Brent de l’Art

In questa ZERO Edixion, il percorso “emozionalmente avventuroso” di 15K (circa) attraverserà angoli sperduti della zona geografica che si estende sui 2 comuni di Trichiana e Mel, rimanendo sempre nelle vicinanze del torrente Ardo. Il percorso è quasi tutto su tracce di sentieri, strade sterrate, bitume solo in piccoli tratti. La parte con asfalto è limitata, il percorso non viene contrassegnato in alcun modo con colori, spray, fettucce o altri materiali e rimane come natura ha creato, cioè splendido.

Mentre il percorso da 4K un giro ad anello, già sentiero, ma impraticabile con passeggini e/o carrozzine, regala paesaggi e scorci affascinanti.

Entrambi i percorsi transiteranno per i Brent de l’Art.

Brent de l’Art

Ci sono dei monumenti naturali dove è facile immaginare la natura come un architetto o come uno scultore, luoghi dove si apprezza l’infinita pazienza e la costanza della sua mano, quella di un’artista che non concepisce opere finite ma solo una continua trasformazione di quello che ha già a disposizione. Ecco, i Brent de l’Art sono uno di questi luoghi.

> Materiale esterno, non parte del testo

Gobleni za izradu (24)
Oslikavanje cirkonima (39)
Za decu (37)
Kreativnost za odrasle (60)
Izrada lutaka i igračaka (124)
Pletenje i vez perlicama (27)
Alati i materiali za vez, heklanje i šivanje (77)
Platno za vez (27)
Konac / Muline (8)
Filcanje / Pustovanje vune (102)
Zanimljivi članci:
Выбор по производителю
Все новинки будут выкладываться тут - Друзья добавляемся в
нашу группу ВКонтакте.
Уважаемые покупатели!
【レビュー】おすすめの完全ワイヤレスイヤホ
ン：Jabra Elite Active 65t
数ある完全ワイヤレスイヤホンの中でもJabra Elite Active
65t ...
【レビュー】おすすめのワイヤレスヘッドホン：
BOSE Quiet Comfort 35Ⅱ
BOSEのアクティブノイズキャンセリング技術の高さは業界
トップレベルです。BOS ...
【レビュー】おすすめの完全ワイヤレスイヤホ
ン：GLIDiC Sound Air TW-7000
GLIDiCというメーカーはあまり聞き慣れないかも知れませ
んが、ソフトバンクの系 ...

I Brent de l’Art sono profondi canyon scavati nella roccia nell’arco di migliaia di anni dall’azione dell’acqua, quella impetuosa del torrente Ardo. La roccia è composta da decine di strati di colori diversi, delicatamente ondulati dalle forze dell’attività geologica della terra, ed infine rivelati dall’erosione del fiume. Una cosa semplice come il naturale ciclo dell’acqua, che spesso diamo per scontato, ha creato questa meraviglia, un monumento che nessun architetto riuscirà mai ad eguagliare.

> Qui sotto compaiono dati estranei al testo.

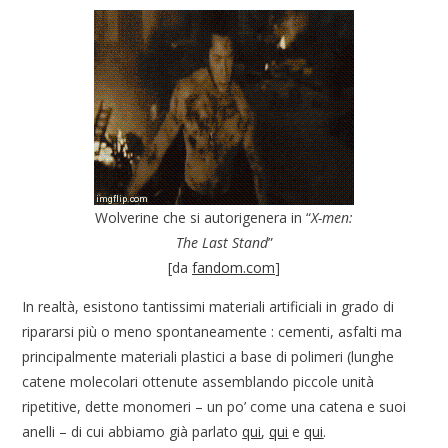
Wolverine che si autorigenera in “
X-men:
The Last Stand
”
[da
fandom.com
]
In realtà, esistono tantissimi materiali artificiali in grado di
ripararsi più o meno spontaneamente : cementi, asfalti ma
principalmente materiali plastici a base di polimeri (lunghe
catene molecolari ottenute assemblando piccole unità
ripetitive, dette monomeri – un po’ come una catena e suoi
anelli – di cui abbiamo già parlato
qui
,
qui
e
qui
.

I Brent de l’Art rappresentano uno dei siti di maggior interesse geologico della sinistra Piave Bellunese. Sono situati nei pressi di Sant’Antonio Tortal, frazione di Trichiana (Bl), e sono raggiungibili con una tranquilla e piacevole passeggiata partendo dal paese,

lungo un sentiero protetto che solo negli ultimi tratti diventa un po’ ripido e scivoloso.

Il nome “Brent” deriva dall’espressione dialettale ”brentana” (che indica una situazione di piena di un torrente o di un fiume dopo una forte pioggia) , mentre ”Art” è il diminutivo del nome del torrente, l’Ardo.

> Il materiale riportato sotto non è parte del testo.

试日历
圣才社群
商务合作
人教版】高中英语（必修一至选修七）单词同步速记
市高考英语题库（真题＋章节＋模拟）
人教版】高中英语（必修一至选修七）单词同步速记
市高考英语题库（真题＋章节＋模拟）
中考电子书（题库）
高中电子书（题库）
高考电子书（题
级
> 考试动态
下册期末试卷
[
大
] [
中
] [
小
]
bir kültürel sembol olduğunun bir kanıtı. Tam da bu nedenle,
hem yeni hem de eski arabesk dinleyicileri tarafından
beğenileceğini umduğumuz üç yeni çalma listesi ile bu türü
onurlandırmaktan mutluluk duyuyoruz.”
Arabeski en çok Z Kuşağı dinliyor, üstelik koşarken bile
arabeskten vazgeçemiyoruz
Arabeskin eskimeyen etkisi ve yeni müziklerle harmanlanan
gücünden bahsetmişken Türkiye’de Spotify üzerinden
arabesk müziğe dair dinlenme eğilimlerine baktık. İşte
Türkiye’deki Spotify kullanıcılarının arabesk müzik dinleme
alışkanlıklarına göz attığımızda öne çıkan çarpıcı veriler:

ll lavoro costante delle acque, dalla fine della glaciazione wurmiana (10.000 anni prima di Cristo), fino ai giorni nostri, ha creato questo bellissimo canyon dai colori eccezionali. Un’azione dapprima di incisione della scaglia cretacea e poi di allargamento per erosione di acque molto ricche di polveri e granelli abrasivi.

Gli strati più chiari e compatti che risaltano nelle rocce sono costituiti da sabbie calcaree cementate, mescolate a frammenti di gusci di invertebrati marini, mentre, la colorazione rosso mattone, deriva dalla presenza nei sedimenti di piccolissime quantità di ossido di ferro.

Questo luogo è ideale per gli amanti delle fotografia e della natura in particolare. Una buona proposta per passare una mezza giornata immersi nella magia delle acque in una montagna ancora sconosciuta e lontana dai classici itinerari turistici, ma non per questo meno bella.